24 Pages Posted: 19 Mar 2017 Last revised: 26 Mar 2017

See all articles by Frank R. Lichtenberg

Frank R. Lichtenberg

Columbia Business School - Finance and Economics; National Bureau of Economic Research (NBER); CESifo (Center for Economic Studies and Ifo Institute for Economic Research)

Date Written: March 2017

Abstract

We use data from PubMed and other sources to examine the impact of public and private research support on premature (before ages 75, 65, and 55) cancer mortality and hospitalization, by estimating difference-in-differences models based on longitudinal, cancer-site-level data on about 30 cancer sites. The estimates indicate that cancer sites about which more research-supported articles were published since the 1970s had larger reductions in premature mortality and hospitalization during the period 1999-2013, controlling for the change in the number of people diagnosed.
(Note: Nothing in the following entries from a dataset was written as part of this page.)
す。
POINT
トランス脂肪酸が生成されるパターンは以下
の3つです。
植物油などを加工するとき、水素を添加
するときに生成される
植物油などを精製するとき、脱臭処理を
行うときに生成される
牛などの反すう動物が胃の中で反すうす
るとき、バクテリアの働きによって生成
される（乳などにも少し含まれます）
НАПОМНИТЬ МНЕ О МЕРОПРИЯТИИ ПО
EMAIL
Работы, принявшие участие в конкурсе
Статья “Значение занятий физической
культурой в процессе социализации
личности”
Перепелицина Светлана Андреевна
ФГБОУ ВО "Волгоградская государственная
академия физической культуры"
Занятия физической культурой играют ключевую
Cancer sites for which more non-research-supported articles were published did not have larger reductions in premature mortality or hospitalization.The research support that contributed to articles published during 1987-2001 reduced premature (before age 75) mortality at an average annual rate of 0.9% during the period 1999-2013, and it reduced the number of years of potential life lost before age 75 due to cancer in 2013 by 566 thousand. The research support that contributed to articles published during 1984-1998 reduced hospital discharges at an average annual rate of 4.1% during the period 1999-2013, and it reduced the number of hospital discharges due to cancer in 2013 by 566 thousand.

Suggested Citation

Lichtenberg, Frank R., The Impact of Public and Private Research Support on Premature Cancer Mortality and Hospitalization in the U.S., 1999-2013 (March 2017). NBER Working Paper No. w23241. Available at SSRN: https://ssrn.com/abstract=2935447

Frank R. Lichtenberg (Contact Author)

Columbia Business School - Finance and Economics ( email )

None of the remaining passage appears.